Les générateurs à essence de Dalifagi ne font pas beaucoup d'ombre et n'offrent qu'un pauvre habitat aux passereaux et aux gazelles. Mais les pistons chinois produisent péniblement leurs 220 volts, six heures par jour. Les habitants de Dalifagi ont par la même occasion transformé un avant-poste isolé qui, il y a à peine 20 ans, était encore situé au beau milieu d'un désert vierge de toute intervention humaine, en un centre technologique de dernier cri — un aimant pour les pasteurs afars qui parcourent des kilomètres pour un chargeur de batterie, dans une tentative désespérée d'assouvir leur dépendance au téléphone portable.
Mulukan Ayalu, who may be the busiest man in Dalifagi.
Paul Salopek
En tant que maître de cette oasis électronique, Ayalu recharge les téléphones portables des nomades pour quelques centimes.

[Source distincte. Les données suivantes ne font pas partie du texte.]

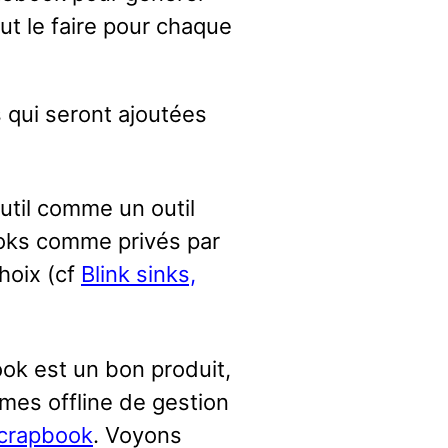
ut le faire pour chaque
 qui seront ajoutées
outil comme un outil
books comme privés par
hoix (cf
Blink sinks,
ok est un bon produit,
èmes offline de gestion
crapbook
. Voyons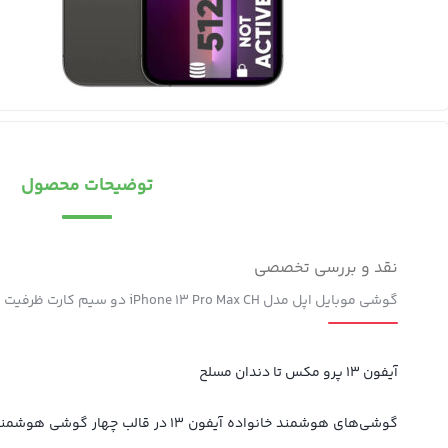
توضیحات محصول
نقد و بررسی تخصصی
گوشی موبایل اپل مدل iPhone 13 Pro Max CH دو سیم‌ کارت ظرفیت 512 گیگابایت و رم 6 گیگابایت – نات اکتیو
آیفون 13 پرو مکس تا دندان مسلح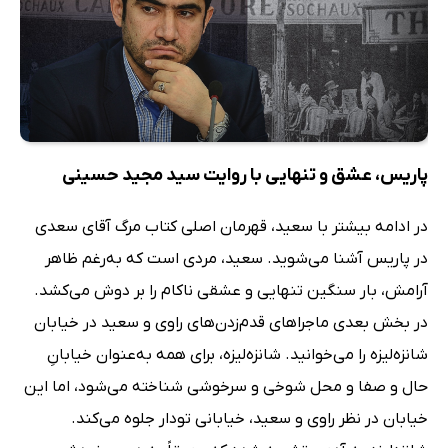
پاریس، عشق و تنهایی با روایت سید مجید حسینی
در ادامه بیشتر با سعید، قهرمان اصلی کتاب مرگ آقای سعدی
در پاریس آشنا می‌شوید. سعید، مردی است که به‌رغم ظاهر
آرامش، بار سنگین تنهایی و عشقی ناکام را بر دوش می‌کشد.
در بخش بعدی ماجراهای قدم‌زدن‌های راوی و سعید در خیابان
شانزه‌لیزه را می‌خوانید. شانزه‌لیزه، برای همه به‌عنوان خیابانِ
حال و صفا و محل شوخی و سرخوشی شناخته می‌شود، اما این
خیابان در نظر راوی و سعید، خیابانی تودار جلوه می‌کند.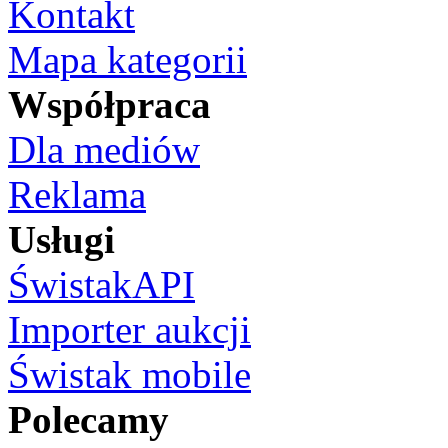
Kontakt
Mapa kategorii
Współpraca
Dla mediów
Reklama
Usługi
ŚwistakAPI
Importer aukcji
Świstak mobile
Polecamy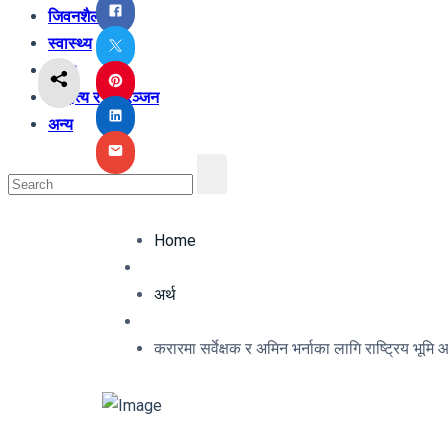
जिवनशैली
स्वास्थ्य
शिक्षा
साहित्य र मनोरञ्जन
अन्य
Home
अर्थ
करारमा सर्वेक्षक र अमिन भर्नाका लागि राष्ट्रिय भूमि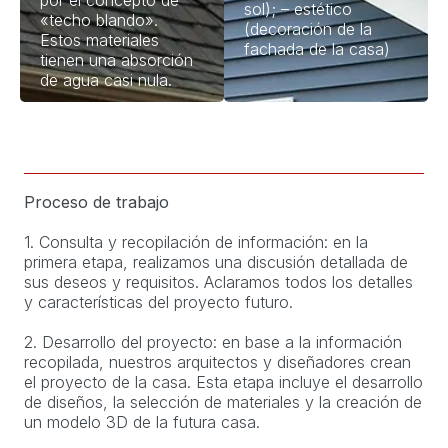
por el concepto de
sol); – estético
«techo blando».
(decoración de la
Estos materiales
fachada de la casa)
tienen una absorción
de agua casi nula.
Proceso de trabajo
1. Consulta y recopilación de información: en la
primera etapa, realizamos una discusión detallada de
sus deseos y requisitos. Aclaramos todos los detalles
y características del proyecto futuro.
2. Desarrollo del proyecto: en base a la información
recopilada, nuestros arquitectos y diseñadores crean
el proyecto de la casa. Esta etapa incluye el desarrollo
de diseños, la selección de materiales y la creación de
un modelo 3D de la futura casa.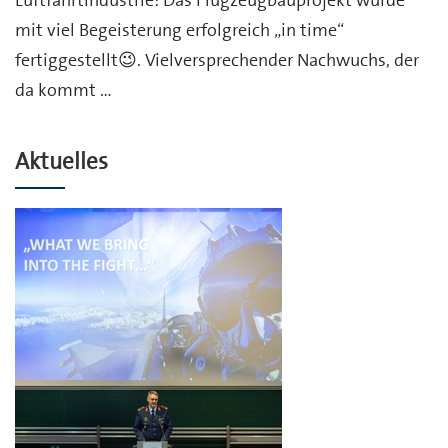
Luftfahrtindustrie: Das Flugzeugbauprojekt wurde
mit viel Begeisterung erfolgreich „in time“
fertiggestellt😉. Vielversprechender Nachwuchs, der
da kommt …
Aktuelles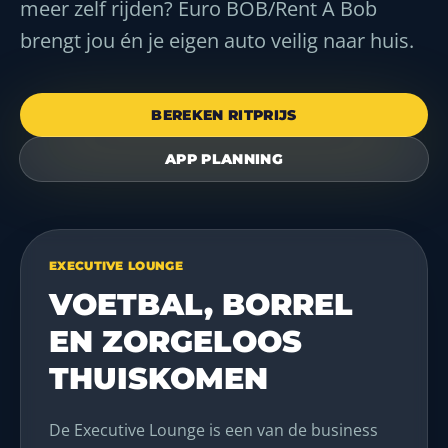
meer zelf rijden? Euro BOB/Rent A Bob
brengt jou én je eigen auto veilig naar huis.
BEREKEN RITPRIJS
APP PLANNING
EXECUTIVE LOUNGE
VOETBAL, BORREL
EN ZORGELOOS
THUISKOMEN
De Executive Lounge is een van de business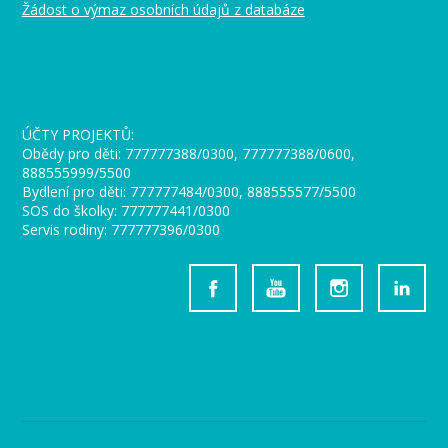
Žádost o výmaz osobních údajů z databáze
_
ÚČTY PROJEKTŮ:
Obědy pro děti: 777777388/0300, 777777388/0600,
888555999/5500
Bydlení pro děti: 777777484/0300, 888555577/5500
SOS do školky: 777777441/0300
Servis rodiny: 777777396/0300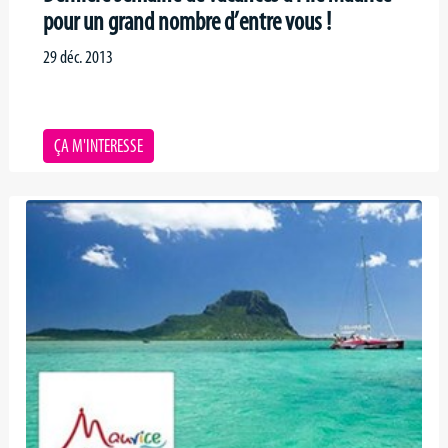
pour un grand nombre d’entre vous !
29 déc. 2013
ÇA M'INTERESSE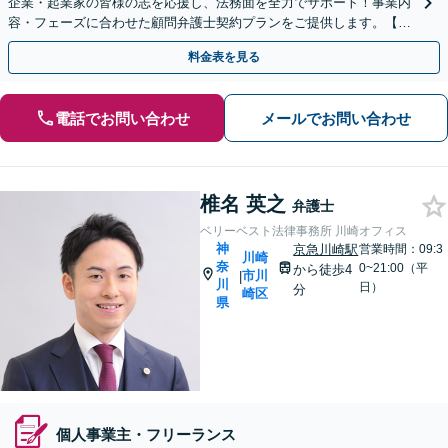
企業・起業家の皆様の志を応援し、法務面を全力でサポート！事業内
容・フェーズに合わせた顧問弁護士契約プランをご提供します。【顧
問契約／企業法務】
料金表を見る
電話でお問い合わせ
メールでお問い合わせ
椎名 英之
弁護士
ベリーベスト法律事務所 川崎オフィス
神
京急川崎駅
営業時間：09:3
川崎
奈
0~21:00（平
から徒歩4
市川
|
川
日）
分
崎区
県
個人事業主・フリーランス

Le lundi — jour de marché — des bergers afars fatigués d'avoir tant marché font la queue devant la porte de son bureau, les plis de leurs sarongs rembourrés des téléphones de leurs lointains voisins. Ceux qui laissent leurs téléphones à charger reçoivent un jeton fait-main, dont le nombre atteint maintenant quelques centaines. Certains fournisseurs de cette rare électricité sur l'avant-garde africaine de l'information font preuve d'encore plus de créativité. À Asaita, un village afar environnant, un entrepreneur a monté de toutes pièces un appareil à la Frankenstein qui recharge les téléphones de ses clients en un éclair.
John Stanmeyer-VII
La nuit, quand le courant passe, les résidents de Dalifagi participent à une nouvelle pratique culturelle qui ne s'est pas répandue depuis Manhattan — le dîner sous tension, où les téléphones portables sont collés à l'oreille. Lorsque deux afars se rencontrent dans le désert, ils se livrent souvent à un dagu, un échange formel d'informations consistant en une longue salutation sous forme de questions-réponses. « Maintenant on dagu, dagu, dagu tout le temps au téléphone », lance Ahmed Alema Hessan.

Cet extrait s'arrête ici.